In one, getting the right value (triplet loss) results in a failing grade, getting the wrong values (using help from the forum) get you to pass the test. In another test, there were corrupted files; one has to add a print statement in a helper function, learn what file is corrupted, rename it, reload the exercise, and voila, it works.
Clearly, graders should survey the forum more closely to address these issues. Hopefully it will be addressed soon, and these comments will become moot.
That aside, the quality of the videos and the insight provided by Andrew Ng are second to none, thanks for the outstanding instruction
創建者 Jacob T•
Felt compelled to review this particular course to voice my dissatisfaction. The course, as it stands right now, is rather poor in quality. The lectures contain several errors that are lazily corrected. Sections of video are incorrectly spliced together that chops up the flow. The programming assignments drop sharply drop in quality from the previous courses; they're pretty close to "type the stuff we tell you to type" at this point. Even at that, there's several errors in those assignments that require digging into the forums because the course instructors seem to lack quality control.
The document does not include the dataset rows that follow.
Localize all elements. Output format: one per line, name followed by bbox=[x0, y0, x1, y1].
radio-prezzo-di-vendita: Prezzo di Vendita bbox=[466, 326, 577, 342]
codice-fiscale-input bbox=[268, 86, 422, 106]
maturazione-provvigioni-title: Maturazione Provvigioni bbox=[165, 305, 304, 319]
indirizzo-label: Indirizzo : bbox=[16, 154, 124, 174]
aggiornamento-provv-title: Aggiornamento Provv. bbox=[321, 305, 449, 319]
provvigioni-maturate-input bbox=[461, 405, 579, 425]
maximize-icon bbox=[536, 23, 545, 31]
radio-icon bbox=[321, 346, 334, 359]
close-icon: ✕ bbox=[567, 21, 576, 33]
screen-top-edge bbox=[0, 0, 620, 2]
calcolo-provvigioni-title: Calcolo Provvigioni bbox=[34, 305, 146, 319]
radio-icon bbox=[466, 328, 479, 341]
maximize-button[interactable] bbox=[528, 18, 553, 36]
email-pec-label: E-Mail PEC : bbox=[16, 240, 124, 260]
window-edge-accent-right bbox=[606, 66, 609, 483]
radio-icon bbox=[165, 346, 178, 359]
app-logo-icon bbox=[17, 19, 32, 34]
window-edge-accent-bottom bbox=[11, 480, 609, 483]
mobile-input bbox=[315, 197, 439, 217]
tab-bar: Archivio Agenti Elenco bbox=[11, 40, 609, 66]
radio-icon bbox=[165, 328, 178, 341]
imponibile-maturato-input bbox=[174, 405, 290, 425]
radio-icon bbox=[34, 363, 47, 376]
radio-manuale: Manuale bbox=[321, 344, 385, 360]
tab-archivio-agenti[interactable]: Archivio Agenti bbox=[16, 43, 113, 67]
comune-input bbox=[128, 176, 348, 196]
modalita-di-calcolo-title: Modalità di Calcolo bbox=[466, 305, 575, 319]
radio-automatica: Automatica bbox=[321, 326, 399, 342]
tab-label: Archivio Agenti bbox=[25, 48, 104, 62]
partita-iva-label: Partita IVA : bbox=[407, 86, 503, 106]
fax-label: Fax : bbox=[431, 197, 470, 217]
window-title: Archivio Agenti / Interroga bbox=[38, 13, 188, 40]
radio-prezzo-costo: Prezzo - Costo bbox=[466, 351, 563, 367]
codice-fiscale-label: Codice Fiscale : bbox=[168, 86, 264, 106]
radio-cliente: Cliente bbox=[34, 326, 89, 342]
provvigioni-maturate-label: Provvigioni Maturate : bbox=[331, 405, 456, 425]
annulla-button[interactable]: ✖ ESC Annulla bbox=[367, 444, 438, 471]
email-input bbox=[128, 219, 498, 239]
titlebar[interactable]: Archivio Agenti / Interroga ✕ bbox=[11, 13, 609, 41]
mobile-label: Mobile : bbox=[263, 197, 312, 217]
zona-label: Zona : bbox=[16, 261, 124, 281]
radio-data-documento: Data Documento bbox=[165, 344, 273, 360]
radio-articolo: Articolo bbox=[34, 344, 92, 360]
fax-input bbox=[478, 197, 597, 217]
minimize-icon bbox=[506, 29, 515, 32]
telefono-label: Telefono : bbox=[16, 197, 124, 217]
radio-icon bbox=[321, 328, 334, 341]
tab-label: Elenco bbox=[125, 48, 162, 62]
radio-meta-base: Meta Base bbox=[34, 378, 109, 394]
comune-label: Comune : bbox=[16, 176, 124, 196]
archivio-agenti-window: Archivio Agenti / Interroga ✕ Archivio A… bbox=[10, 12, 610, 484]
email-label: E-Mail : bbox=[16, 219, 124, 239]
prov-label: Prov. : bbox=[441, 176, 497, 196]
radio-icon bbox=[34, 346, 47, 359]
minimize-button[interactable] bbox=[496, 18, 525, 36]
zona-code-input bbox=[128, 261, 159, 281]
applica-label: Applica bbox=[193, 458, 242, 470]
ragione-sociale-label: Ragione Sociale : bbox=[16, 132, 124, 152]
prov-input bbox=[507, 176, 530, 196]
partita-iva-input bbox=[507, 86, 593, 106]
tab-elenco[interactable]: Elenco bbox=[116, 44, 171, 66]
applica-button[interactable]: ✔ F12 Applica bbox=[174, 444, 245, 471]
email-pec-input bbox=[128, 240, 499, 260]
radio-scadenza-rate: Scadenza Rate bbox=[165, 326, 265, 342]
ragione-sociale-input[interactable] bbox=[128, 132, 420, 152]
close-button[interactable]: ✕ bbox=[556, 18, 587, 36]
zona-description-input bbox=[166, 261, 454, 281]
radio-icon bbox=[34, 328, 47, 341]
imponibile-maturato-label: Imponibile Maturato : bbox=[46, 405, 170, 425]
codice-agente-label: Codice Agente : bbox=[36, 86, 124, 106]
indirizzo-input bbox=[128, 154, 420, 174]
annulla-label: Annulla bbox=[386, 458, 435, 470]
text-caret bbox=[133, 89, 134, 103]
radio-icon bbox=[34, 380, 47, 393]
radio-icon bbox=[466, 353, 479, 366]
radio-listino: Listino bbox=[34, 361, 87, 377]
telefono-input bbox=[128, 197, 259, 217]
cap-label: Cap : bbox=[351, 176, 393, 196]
I quite enjoyed this specialization in courses 1-3, but this course has left quite a bad taste in my mouth.
創建者 Robert D•
While the content of the course is thought provoking and up to date, the overall quality is quite low. Videos are of moderate quality with very poor audio editing, and the programming exercises suffer from poor auto-graders. Regarding programming assignments, I spend most of my time trying to get just right combination of function calls despite getting exaclty the right answer in my tests. Typically this comes down to using just right numpy or tensorflow function, despite either one giving the same results. Overall, I wouldn't recommend taking this course for credit but rather simply extracting the relevant lessons and recommended readings.
創建者 Slobodan C•
The lectures are quite interesting, but the course should be at least twice as long to cover the CNNs with enough depth for a practical application. For the assignments, the Grader and the Notebook worked terrible compared to all the courses I took on Coursera so far. There were many discrepancies between the Notebook and the Grader- code matching the expected output in the Notebook would fail in the Grader etc. Starting about two days before the assignment deadlines, loading models into the Notebook would take 30-40 minutes, and crash most of the time, with unreadable error messages. Files got corrupted, sessions ran for hours...
創建者 Juan M•
As with other courses from Andrew, the lectures were great - easy to follow, clear explanations, great insights, lots of practical advice. The main reason for the lower than average rating is related to all the issues with doing the programming assignments. There seemed to be a larger than usual number of errors in the notebooks and one in particular (Week 4) had a problem with the grader that persisted for several weeks (if not still ongoing). In addition, several of the assignments didn't seem to really help in understanding the algorithms for CNN but instead concentrated on the minutae of the frameworks like tensorflow.